§ EXERCISE BRIEF: Going through the data below, tally every line where the string "Teachers" occurs, then give only the tally.
** EXERCISE MATERIAL follows **
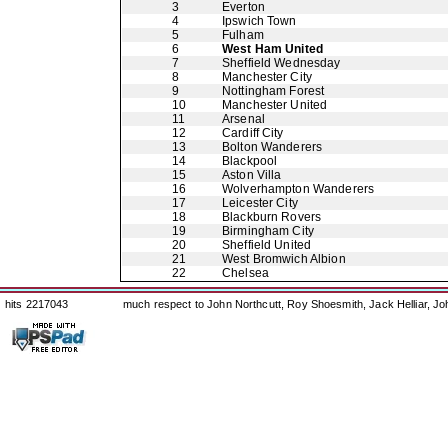
3
Everton
4
Ipswich Town
5
Fulham
6
West Ham United
7
Sheffield Wednesday
8
Manchester City
9
Nottingham Forest
10
Manchester United
11
Arsenal
12
Cardiff City
13
Bolton Wanderers
14
Blackpool
15
Aston Villa
16
Wolverhampton Wanderers
17
Leicester City
18
Blackburn Rovers
19
Birmingham City
20
Sheffield United
21
West Bromwich Albion
22
Chelsea
hits 2217043
much respect to John Northcutt, Roy Shoesmith, Jack Helliar, J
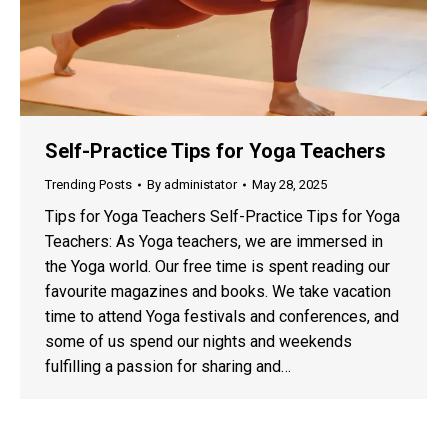
Self-Practice Tips for Yoga Teachers
Trending Posts
By
administator
May 28, 2025
Tips for Yoga Teachers Self-Practice Tips for Yoga
Teachers: As Yoga teachers, we are immersed in
the Yoga world. Our free time is spent reading our
favourite magazines and books. We take vacation
time to attend Yoga festivals and conferences, and
some of us spend our nights and weekends
fulfilling a passion for sharing and…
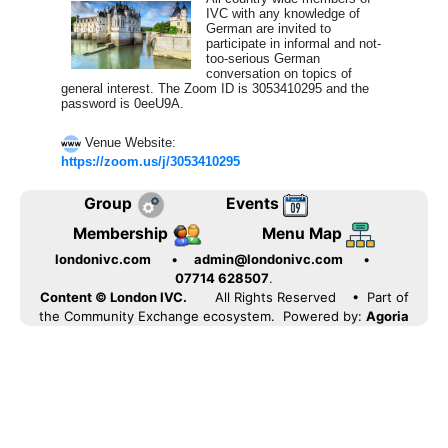
IVC with any knowledge of
German are invited to
participate in informal and not-
too-serious German
conversation on topics of
general interest. The Zoom ID is 3053410295 and the
password is 0eeU9A.
Venue Website:
https://zoom.us/j/3053410295
Group
Events
Membership
Menu Map
londonivc.com
•
admin@londonivc.com
•
07714 628507
.
Content © London IVC.
All Rights Reserved
• Part of
the Community Exchange ecosystem. Powered by:
Agoria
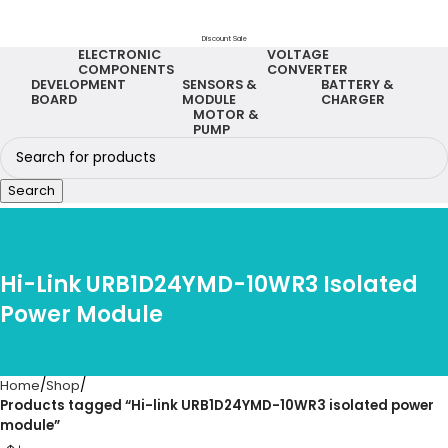
Discount Sale
ELECTRONIC
VOLTAGE
COMPONENTS
CONVERTER
DEVELOPMENT
SENSORS &
BATTERY &
BOARD
MODULE
CHARGER
MOTOR &
PUMP
Search
Hi-Link URB1D24YMD-10WR3 Isolated
Power Module
Home
Shop
Products tagged “Hi-link URB1D24YMD-10WR3 isolated power
module”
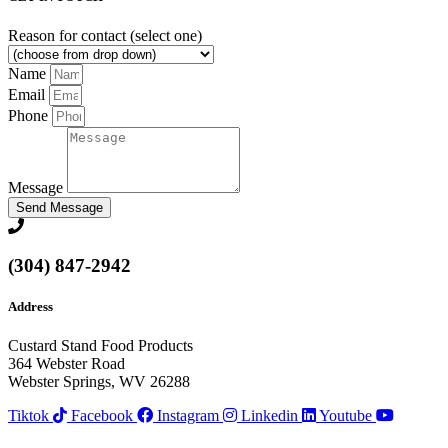
Reason for contact (select one)
Name
Email
Phone
Message
Send Message
(304) 847-2942
Address
Custard Stand Food Products
364 Webster Road
Webster Springs, WV 26288
Tiktok
Facebook
Instagram
Linkedin
Youtube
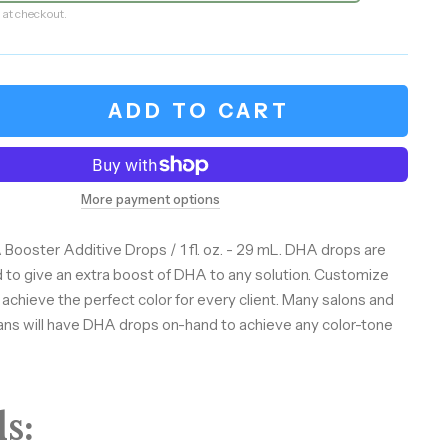
 at checkout.
ADD TO CART
More payment options
 Booster Additive Drops / 1 fl. oz. - 29 mL. DHA drops are
 to give an extra boost of DHA to any solution. Customize
 achieve the perfect color for every client. Many salons and
ans will have DHA drops on-hand to achieve any color-tone
s:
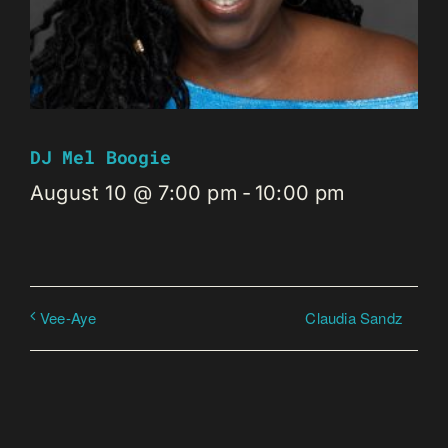
DJ Mel Boogie
August 10 @ 7:00 pm
-
10:00 pm
Claudia Sandz
Vee-Aye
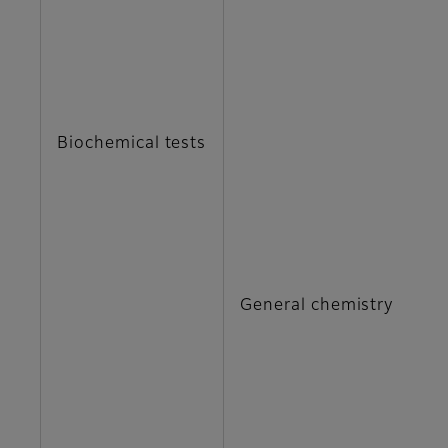
C
C
Biochemical tests
G
I 
M
General chemistry
N
T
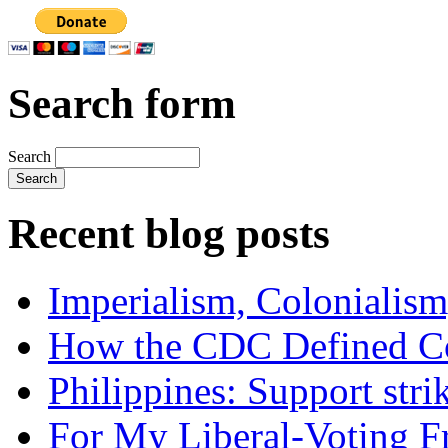
Search form
Search
Recent blog posts
Imperialism, Colonialism
How the CDC Defined Co
Philippines: Support str
For My Liberal-Voting F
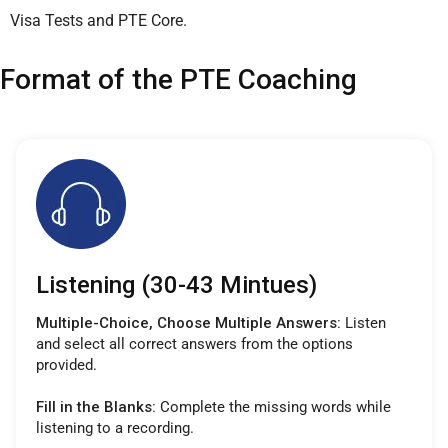
Visa Tests and PTE Core.
Format of the PTE Coaching
Listening (30-43 Mintues)
Multiple-Choice, Choose Multiple Answers:
Listen
and select all correct answers from the options
provided.
Fill in the Blanks:
Complete the missing words while
listening to a recording.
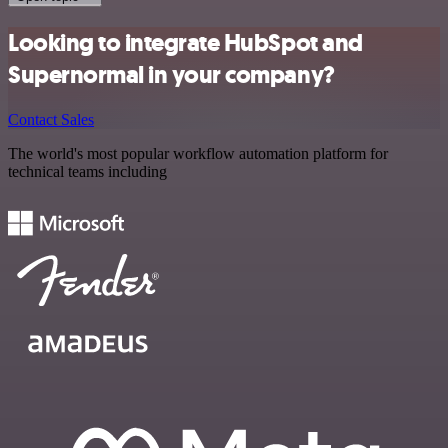
Looking to integrate HubSpot and
Supernormal in your company?
Contact Sales
The world's most popular workflow automation platform for
technical teams including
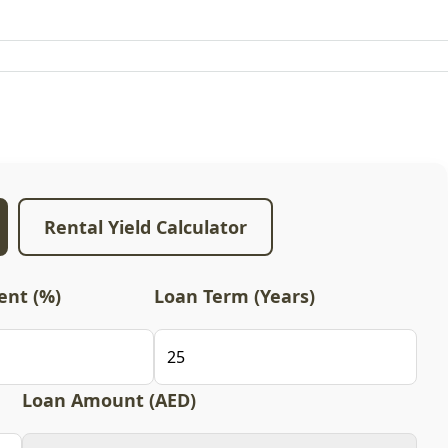
Rental Yield Calculator
nt (%)
Loan Term (Years)
Loan Amount (AED)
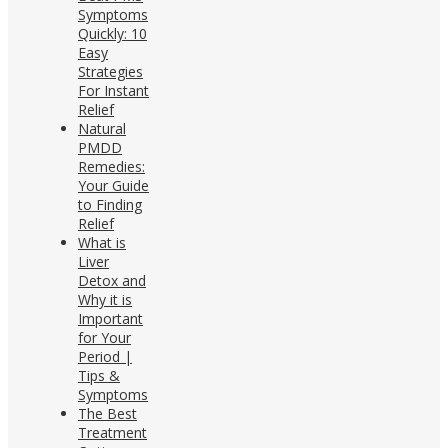
Symptoms
Quickly: 10
Easy
Strategies
For Instant
Relief
Natural
PMDD
Remedies:
Your Guide
to Finding
Relief
What is
Liver
Detox and
Why it is
Important
for Your
Period |
Tips &
Symptoms
The Best
Treatment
** End of EXERCISE MATERIAL **
§ RESPONSE AREA: 3